Consider the herring. Its 60-odd species give it the rank of the world's most eaten fish. It abounds in the northern Atlantic, swims in schools of hundreds of millions. Its infants are smoked, canned, sold as sardines. Its younger set, coming shoreward for the first time to spawn, are caught as whitebait. The largest, known as "herring king," is named shad. He is dark blue above, white beneath and carries as much as ten pounds of most delectable flesh. But--and this is the fact Mr. Hoover will emphasize--37,000,000 less pounds of shad were caught last year by fishermen than were caught 30 years ago. That is a decrease of 75%, with the result that, today, shad on the table is positively dear.
Consider the cod. Although his family is only second on the platter, he is perhaps the most valuable. Even his liver, when pressed under heat, exudes oil of great medicinal worth. And his tongue is a Parisian delicacy. Cod--a big creature--is partial to olive-green covering and is distinguished by a subtle beard at the tip of the lower jaw. The cod catch on the Newfoundland coast has not been seriously diminished.
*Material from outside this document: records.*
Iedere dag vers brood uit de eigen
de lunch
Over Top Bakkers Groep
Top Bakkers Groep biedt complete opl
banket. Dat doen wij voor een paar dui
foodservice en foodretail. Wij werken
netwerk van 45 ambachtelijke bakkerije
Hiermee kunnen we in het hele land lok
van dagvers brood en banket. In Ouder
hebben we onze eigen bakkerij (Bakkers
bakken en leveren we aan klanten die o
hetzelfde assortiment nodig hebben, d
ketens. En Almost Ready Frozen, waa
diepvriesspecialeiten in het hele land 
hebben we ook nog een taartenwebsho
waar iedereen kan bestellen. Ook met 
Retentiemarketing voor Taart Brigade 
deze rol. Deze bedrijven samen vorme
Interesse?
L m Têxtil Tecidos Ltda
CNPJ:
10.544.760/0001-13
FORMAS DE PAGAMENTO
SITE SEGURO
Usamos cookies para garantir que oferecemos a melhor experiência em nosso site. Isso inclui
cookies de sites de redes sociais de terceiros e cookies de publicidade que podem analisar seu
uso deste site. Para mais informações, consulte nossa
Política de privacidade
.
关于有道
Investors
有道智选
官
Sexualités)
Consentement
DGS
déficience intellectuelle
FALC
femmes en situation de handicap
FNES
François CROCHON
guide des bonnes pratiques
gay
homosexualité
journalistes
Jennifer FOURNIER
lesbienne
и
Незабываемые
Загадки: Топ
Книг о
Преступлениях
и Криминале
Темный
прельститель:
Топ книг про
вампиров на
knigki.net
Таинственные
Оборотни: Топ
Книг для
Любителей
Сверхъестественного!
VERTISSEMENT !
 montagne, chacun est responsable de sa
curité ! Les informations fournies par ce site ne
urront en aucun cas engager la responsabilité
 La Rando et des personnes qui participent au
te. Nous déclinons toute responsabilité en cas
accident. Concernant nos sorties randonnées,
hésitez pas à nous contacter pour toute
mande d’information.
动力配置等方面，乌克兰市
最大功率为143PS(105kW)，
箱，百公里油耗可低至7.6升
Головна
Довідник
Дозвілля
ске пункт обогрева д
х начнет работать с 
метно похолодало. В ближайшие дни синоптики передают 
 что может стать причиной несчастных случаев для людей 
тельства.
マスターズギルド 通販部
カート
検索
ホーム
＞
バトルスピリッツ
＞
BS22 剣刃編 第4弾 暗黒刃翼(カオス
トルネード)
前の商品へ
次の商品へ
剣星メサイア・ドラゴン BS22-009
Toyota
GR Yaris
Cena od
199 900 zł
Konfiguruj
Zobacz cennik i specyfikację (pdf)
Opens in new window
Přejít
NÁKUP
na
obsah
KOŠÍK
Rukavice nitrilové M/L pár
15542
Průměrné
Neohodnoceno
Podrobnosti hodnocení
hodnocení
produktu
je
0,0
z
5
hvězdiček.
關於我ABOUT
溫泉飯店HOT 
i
Consider the salmon. He. ranks fourth--next to mackerel, a high-seas fish--and would by this time have been driven from the Atlantic Coast except for artificial propagation. For the salmon must come to life in a trough excavated by his parent in the gravelly bed of a river. Thence he makes his way to the ocean and returns, steel blue, to increase his tribe. If estuaries are foul and filled with commerce, the salmon expires.*
So also of sturgeon--Mr. Hoover will report that, in 30 years, the annual catch of sturgeon has decreased by 2,890,000 lb., or 88%. Toothless, long-snouted, mail-headed, he was once the monopoly of England's King. From his female's roe comes caviar. And his flesh bakes pleasantly.
So with the rest of the U. S. fisheries. Even the lobster take is 20,000,000 below par. Mr. Hoover announced it was undesirable for the Federal Government to take this matter in hand. He will ask the states to come to a working agreement. Primarily, there is one thing they can do about it; they can purify the coastal waters by regulating the drainage of their industrialized commonwealths.
And another thing can be done by the public and the fisheries--learn. Ignorance excludes many a worth-some sea creature from the common diet. Gunners, sea mussel, goosefish, shark, skates, rays, tilefish, sea robins, black drums--all are waiting to be introduced to the U. S. fish knife.
*It is calculated that 150,000,000 salmon eggs are annually deposited in the Scotch river Tay, of which only 100,000 live to be salmon; 70,000 of these are caught.